Bush Bullying Canada?
By now I suspect most people have read the news reports stating that American President George W. Bush tried to bully Canadian PM Martin into accepting the missile defense shield. I would not be too quick to believe verbatim what has been reported in the press. This is one of those "unnamed" sources. In other words, no one, anywhere, is officially on record that Bush actually said the things he is reported as having said. With this in mind, let me address the key issues raised by the press reporting because it is an issue with domestic implicaations and leave off any discussion of anything President Bush might or might not have said.
The key issue here is the statement that if Canada does not participate, the US might, in the future, stop protecting Canada. This issue is important not because President Bush might have said this but because some Canadians have said this. Some Canadians have argued that Canada should participate more fully and forcefully in American policy toward the middle east (specifically in Iraq) becauase the US is our friend and we need them. We should support our friends, this argument runs, and, even if we don't like what the US government is doing, we should put our qualms on hold because we need the US. By helping out the US when called, we will earn their support and they will help us out when we need it. After all, have not the US always been there for us, Don Cherry asked.

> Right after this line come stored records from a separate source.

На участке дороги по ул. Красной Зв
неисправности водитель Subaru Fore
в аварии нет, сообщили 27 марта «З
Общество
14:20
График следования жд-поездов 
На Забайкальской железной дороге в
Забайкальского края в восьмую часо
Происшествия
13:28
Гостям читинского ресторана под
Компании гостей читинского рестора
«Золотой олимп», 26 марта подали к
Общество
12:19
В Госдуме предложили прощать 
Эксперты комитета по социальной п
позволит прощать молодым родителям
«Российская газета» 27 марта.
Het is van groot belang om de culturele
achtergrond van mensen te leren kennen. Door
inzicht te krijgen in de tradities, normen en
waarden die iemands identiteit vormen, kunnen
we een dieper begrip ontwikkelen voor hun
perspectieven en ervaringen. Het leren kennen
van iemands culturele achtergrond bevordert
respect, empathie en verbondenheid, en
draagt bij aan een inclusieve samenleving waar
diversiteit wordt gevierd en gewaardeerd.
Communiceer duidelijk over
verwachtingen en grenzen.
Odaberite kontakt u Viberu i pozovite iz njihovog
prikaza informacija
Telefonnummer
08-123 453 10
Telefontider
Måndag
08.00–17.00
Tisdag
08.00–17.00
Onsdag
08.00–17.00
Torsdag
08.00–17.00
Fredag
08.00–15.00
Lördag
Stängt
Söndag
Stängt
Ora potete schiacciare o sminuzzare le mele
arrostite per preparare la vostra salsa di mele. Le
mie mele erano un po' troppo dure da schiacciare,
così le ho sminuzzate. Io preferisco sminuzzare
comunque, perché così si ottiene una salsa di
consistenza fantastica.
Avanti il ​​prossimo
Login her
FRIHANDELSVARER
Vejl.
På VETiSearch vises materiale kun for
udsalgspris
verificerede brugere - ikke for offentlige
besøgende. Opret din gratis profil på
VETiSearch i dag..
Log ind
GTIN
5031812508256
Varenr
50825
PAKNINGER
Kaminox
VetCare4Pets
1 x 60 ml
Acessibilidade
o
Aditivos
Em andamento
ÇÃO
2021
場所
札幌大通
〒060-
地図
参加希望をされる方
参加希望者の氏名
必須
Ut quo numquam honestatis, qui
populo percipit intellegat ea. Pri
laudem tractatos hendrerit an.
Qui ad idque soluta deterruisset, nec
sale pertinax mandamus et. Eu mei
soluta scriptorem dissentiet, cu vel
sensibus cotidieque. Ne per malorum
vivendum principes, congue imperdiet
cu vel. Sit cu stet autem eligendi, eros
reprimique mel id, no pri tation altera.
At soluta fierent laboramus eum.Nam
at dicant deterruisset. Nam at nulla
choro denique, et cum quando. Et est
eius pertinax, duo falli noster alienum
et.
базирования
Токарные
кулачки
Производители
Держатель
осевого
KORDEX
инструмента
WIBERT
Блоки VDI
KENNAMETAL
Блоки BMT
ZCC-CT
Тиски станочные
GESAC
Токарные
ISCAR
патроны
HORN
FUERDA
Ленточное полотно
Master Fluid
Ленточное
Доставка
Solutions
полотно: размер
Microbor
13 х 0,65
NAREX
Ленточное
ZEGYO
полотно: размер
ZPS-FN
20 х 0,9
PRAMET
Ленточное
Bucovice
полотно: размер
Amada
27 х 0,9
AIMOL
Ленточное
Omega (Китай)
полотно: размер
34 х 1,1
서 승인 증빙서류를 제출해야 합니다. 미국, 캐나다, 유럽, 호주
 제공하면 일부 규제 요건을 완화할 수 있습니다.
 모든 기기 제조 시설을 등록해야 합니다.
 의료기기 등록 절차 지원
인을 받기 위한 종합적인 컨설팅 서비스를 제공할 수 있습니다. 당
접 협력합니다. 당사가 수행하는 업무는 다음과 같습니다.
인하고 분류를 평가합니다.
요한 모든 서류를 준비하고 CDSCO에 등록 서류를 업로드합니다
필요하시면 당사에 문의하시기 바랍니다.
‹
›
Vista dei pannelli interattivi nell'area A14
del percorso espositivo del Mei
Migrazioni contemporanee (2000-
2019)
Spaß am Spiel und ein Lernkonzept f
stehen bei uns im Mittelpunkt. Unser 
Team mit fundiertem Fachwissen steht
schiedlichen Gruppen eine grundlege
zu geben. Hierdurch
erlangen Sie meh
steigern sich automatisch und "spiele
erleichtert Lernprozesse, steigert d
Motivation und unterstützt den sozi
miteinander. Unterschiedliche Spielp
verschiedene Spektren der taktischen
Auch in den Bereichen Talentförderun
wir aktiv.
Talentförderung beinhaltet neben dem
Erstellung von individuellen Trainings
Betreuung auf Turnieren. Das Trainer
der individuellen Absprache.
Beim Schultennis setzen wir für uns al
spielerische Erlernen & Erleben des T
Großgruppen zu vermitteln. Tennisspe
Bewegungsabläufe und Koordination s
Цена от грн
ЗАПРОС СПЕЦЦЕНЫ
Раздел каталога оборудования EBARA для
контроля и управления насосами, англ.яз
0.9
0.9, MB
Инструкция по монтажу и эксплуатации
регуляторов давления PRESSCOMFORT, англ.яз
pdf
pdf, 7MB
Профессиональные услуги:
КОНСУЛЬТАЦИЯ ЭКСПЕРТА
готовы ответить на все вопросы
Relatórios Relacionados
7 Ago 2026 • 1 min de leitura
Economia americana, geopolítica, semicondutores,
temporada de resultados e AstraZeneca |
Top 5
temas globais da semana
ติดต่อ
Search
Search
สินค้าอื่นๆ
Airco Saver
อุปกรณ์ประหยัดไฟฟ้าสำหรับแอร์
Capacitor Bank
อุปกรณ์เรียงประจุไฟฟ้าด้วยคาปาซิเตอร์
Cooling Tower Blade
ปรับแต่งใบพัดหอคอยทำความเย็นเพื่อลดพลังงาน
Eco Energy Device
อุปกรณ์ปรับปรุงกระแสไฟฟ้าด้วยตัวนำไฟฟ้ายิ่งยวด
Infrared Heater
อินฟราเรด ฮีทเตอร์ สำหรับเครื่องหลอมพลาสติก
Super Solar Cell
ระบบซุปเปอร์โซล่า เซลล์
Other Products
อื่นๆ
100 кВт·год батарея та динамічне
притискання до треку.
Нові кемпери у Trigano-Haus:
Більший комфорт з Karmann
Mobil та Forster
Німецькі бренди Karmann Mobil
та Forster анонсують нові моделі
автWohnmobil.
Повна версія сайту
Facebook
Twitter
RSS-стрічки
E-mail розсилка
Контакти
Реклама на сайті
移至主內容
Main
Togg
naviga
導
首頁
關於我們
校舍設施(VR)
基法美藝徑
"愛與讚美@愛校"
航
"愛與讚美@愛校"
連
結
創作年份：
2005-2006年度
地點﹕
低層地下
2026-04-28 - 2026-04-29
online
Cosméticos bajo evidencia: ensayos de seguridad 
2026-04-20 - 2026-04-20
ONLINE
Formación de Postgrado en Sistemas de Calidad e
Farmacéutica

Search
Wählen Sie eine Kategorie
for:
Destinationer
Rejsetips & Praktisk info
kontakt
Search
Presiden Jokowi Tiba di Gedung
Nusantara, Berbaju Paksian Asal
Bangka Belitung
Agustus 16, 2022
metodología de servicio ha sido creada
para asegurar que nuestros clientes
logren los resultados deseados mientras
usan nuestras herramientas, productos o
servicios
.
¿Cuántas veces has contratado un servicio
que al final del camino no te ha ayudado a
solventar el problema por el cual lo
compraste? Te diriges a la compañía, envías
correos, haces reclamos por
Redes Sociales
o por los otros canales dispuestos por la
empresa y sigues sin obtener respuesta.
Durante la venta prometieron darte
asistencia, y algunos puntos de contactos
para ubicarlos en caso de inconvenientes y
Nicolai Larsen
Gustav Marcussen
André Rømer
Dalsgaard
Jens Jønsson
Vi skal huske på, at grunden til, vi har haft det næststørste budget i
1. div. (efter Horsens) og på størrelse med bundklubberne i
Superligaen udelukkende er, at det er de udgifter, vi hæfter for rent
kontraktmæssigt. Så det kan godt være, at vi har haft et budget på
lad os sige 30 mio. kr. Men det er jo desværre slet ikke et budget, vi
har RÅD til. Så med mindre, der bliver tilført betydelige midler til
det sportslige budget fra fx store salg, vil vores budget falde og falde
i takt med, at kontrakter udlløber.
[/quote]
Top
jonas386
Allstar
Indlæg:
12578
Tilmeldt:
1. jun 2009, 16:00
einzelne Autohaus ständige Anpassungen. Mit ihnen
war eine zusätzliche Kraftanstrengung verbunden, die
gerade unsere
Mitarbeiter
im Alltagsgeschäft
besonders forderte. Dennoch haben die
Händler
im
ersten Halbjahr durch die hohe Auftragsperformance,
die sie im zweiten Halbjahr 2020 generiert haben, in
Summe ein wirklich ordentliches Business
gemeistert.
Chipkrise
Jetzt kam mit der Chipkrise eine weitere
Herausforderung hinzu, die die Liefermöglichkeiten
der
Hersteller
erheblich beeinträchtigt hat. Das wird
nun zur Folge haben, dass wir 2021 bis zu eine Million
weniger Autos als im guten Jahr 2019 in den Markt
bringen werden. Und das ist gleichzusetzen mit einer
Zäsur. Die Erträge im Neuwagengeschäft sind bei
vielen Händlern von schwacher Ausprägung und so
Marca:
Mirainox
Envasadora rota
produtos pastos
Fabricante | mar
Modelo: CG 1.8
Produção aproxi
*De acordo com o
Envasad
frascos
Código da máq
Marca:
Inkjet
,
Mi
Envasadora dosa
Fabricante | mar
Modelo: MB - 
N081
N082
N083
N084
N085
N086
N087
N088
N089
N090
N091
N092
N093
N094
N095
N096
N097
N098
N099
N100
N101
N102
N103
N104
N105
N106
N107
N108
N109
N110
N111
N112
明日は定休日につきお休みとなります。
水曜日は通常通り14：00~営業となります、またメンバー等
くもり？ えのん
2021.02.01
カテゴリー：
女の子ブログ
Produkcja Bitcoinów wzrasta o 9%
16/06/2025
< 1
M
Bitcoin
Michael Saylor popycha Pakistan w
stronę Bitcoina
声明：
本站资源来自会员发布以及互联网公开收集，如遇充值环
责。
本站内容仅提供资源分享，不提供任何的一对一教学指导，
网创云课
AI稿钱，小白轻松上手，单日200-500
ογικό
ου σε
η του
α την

Well, let's flip this issue around a bit. First, sometimes the best way to help a friend is to tell them that they are making a mistake. This is not easy to do, but say your friend wants to rob a beer store. Do you help them or tell them not to? The US government is not robbing a beer store in Iraq, but the principle is the same. A good friend doesn't blindly fall in line. Good friends consider action and sometimes take the tougher road of saying "no, this is a mistake."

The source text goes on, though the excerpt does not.